Structural characteristics of macrocyclic peptide as a potent modulator of PD‐1/PD‐L1 immune checkpoint axis

Abstract

Blocking therapy targeted towards the immune checkpoint PD-1/PD-L1 pathway has proven to be a very effective approach for treatment of a number of tumor types and has become an important tool in immunotherapy harnessing therapeutic antibodies. Although successful, these applications face several constraints such as potential immunogenicity, poor solid tumor penetration or monoclonal antibody-related toxicity for example immune-related adverse events.
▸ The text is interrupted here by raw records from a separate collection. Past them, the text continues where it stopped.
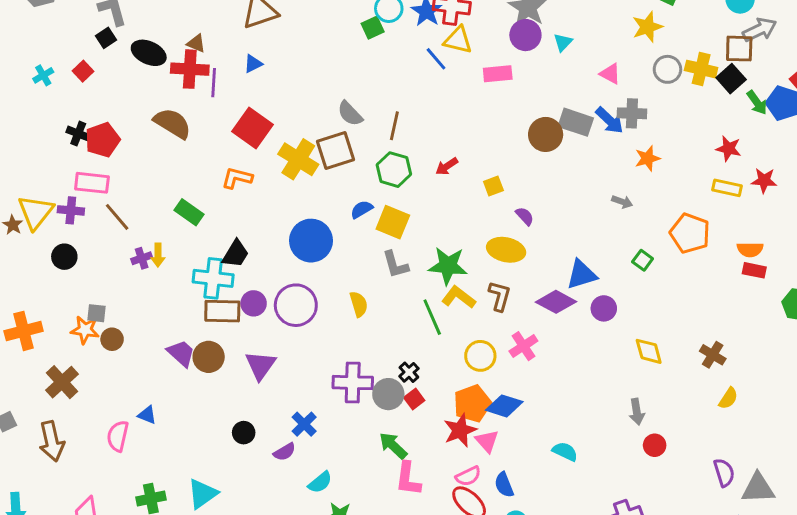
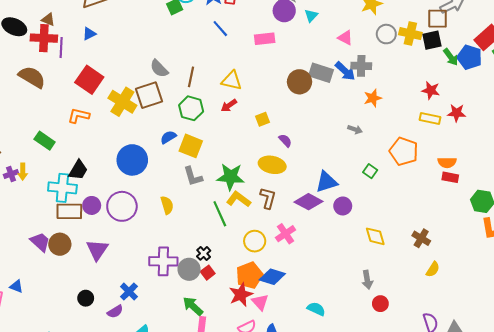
yellow triangle: (458, 40) -> (232, 81), moved
black square: (731, 79) -> (432, 40), turned 30

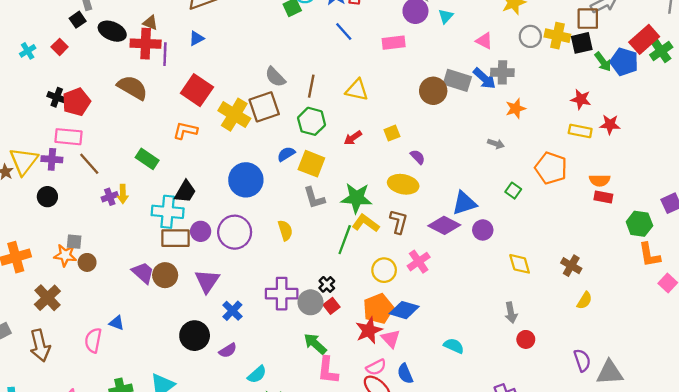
red arrow: (229, 105) -> (353, 138), moved
green line: (220, 214) -> (345, 240), turned 45
blue cross: (129, 292) -> (232, 311), moved
black circle: (86, 298) -> (195, 336), size x1.6

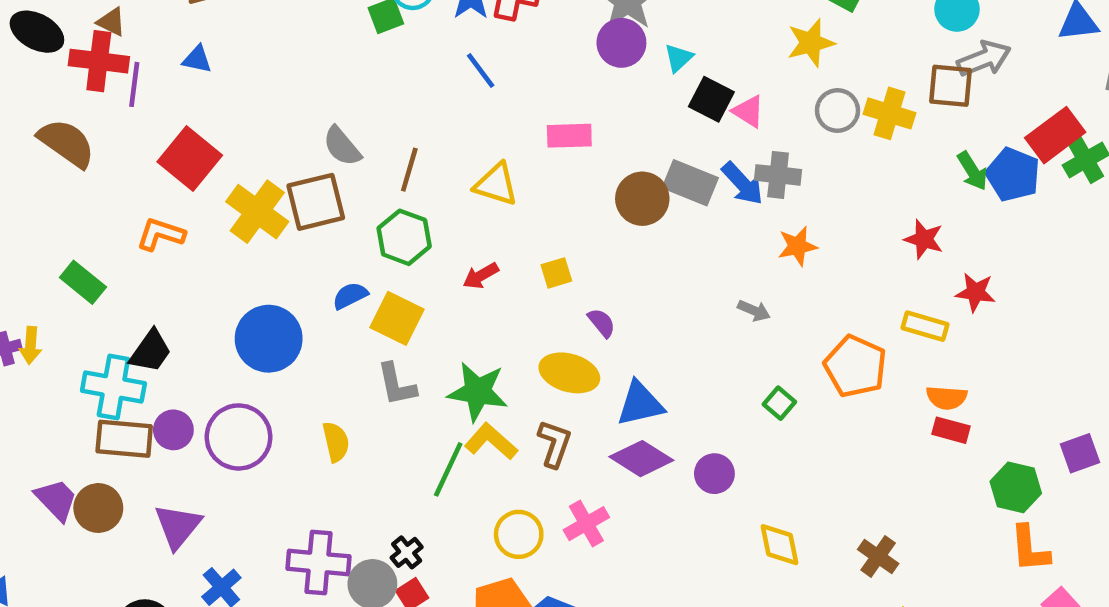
blue triangle: (196, 38) -> (197, 59), turned 35
pink rectangle: (394, 43) -> (569, 136), moved
black square: (582, 43) -> (711, 99), moved, turned 35
yellow rectangle: (580, 131) -> (925, 326), moved
blue triangle: (464, 203) -> (640, 404), moved

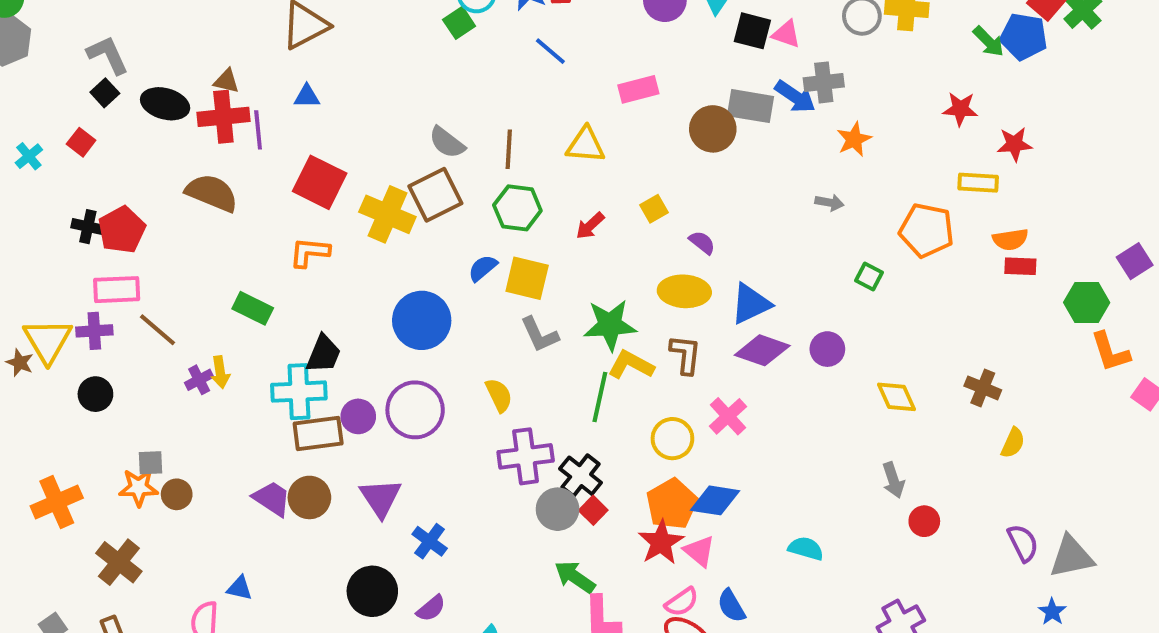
black cross: (407, 552) -> (581, 476), size x1.5
purple cross: (318, 563) -> (526, 456), moved

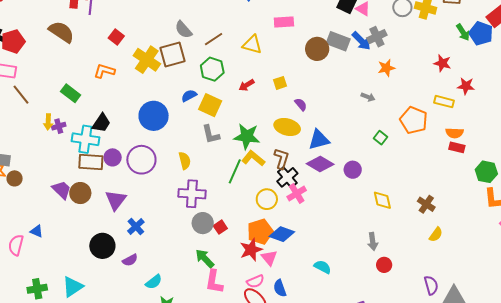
gray cross: (824, 82) -> (377, 37), turned -30
brown line: (509, 149) -> (214, 39), turned 42
red square: (320, 182) -> (116, 37), size x0.6
purple cross: (199, 380) -> (59, 126), moved
black cross: (581, 476) -> (287, 177), moved

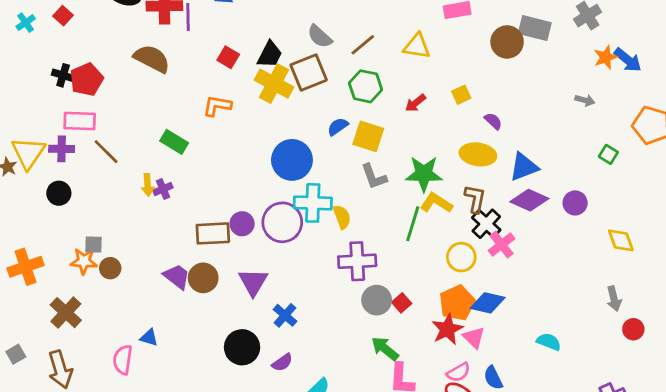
blue arrow: (361, 41) -> (628, 60), moved
black trapezoid: (101, 123) -> (270, 54), moved
cyan cross: (85, 139) -> (313, 203), moved

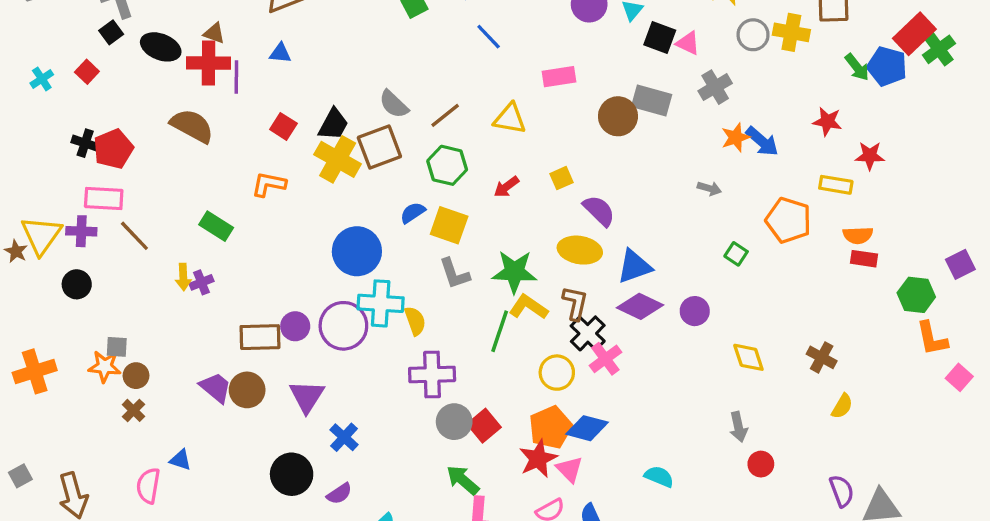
purple semicircle: (493, 121) -> (599, 211), size x1.5
red square: (402, 303) -> (484, 426), size x1.4
brown cross: (66, 313) -> (133, 410), moved, size x0.6

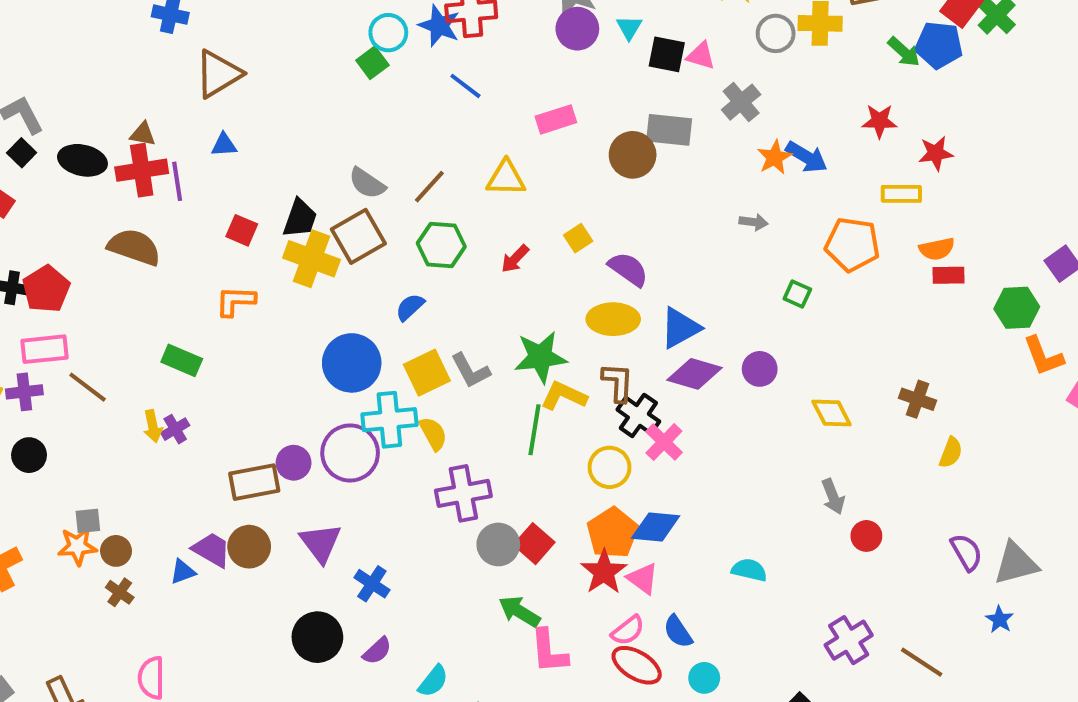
yellow square: (449, 225) -> (427, 373), moved, turned -36
blue triangle: (181, 460) -> (183, 572), moved, turned -30

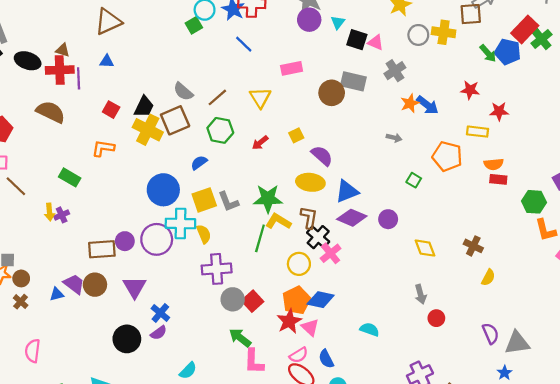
yellow triangle: (506, 178) -> (260, 98), turned 50
purple semicircle: (377, 651) -> (159, 333), moved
Potential therapies involving several groups of small-molecule inhibitors targeting immune checkpoints could completely avoid the aforementioned problems. Small-molecules such as macrocyclic peptides act as PD-1 agonists and not only exhibit high affinity and specificity of binding but also and even more importantly lack immunogenicity. Here, we report characterization of 3rd class of macrocyclic peptide inhibitors capable of binding the distal extracellular domain of PD-L1. Based on the crystal structure we determined the details of the macrocyclic peptide ligand-PD-L1 interactions revealing their hydrophobic and electrostatic nature. We also report sulfur binding mode between PD-L1 and the ligand involving interaction between sulfur atom of methionine from PD-L1 and phenyl aromatic ring of phenylalanine from the ligand which to date has been only scarcely described in the case of one of the macrocycles binding modes. Our results clearly indicate wide diversity among 3rd class of macrocycle peptides.